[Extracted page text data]
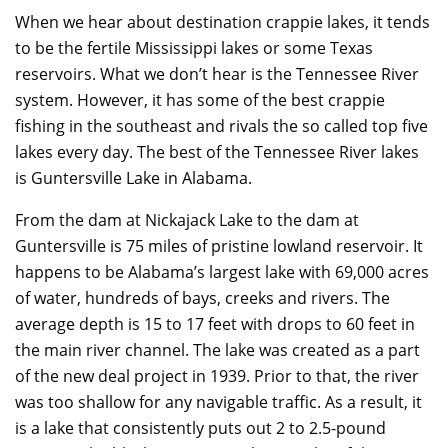
When we hear about destination crappie lakes, it tends
to be the fertile Mississippi lakes or some Texas
reservoirs. What we don’t hear is the Tennessee River
system. However, it has some of the best crappie
fishing in the southeast and rivals the so called top five
lakes every day. The best of the Tennessee River lakes
is Guntersville Lake in Alabama.
From the dam at Nickajack Lake to the dam at
Guntersville is 75 miles of pristine lowland reservoir. It
happens to be Alabama’s largest lake with 69,000 acres
of water, hundreds of bays, creeks and rivers. The
average depth is 15 to 17 feet with drops to 60 feet in
the main river channel. The lake was created as a part
of the new deal project in 1939. Prior to that, the river
was too shallow for any navigable traffic. As a result, it
is a lake that consistently puts out 2 to 2.5-pound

# Problem
Set down the entries exactly as they appear, with every picture left out.

# Expected answer
When we hear about destination crappie lakes, it tends
to be the fertile Mississippi lakes or some Texas
reservoirs. What we don’t hear is the Tennessee River
system. However, it has some of the best crappie
fishing in the southeast and rivals the so called top five
lakes every day. The best of the Tennessee River lakes
is Guntersville Lake in Alabama.
From the dam at Nickajack Lake to the dam at
Guntersville is 75 miles of pristine lowland reservoir. It
happens to be Alabama’s largest lake with 69,000 acres
of water, hundreds of bays, creeks and rivers. The
average depth is 15 to 17 feet with drops to 60 feet in
the main river channel. The lake was created as a part
of the new deal project in 1939. Prior to that, the river
was too shallow for any navigable traffic. As a result, it
is a lake that consistently puts out 2 to 2.5-pound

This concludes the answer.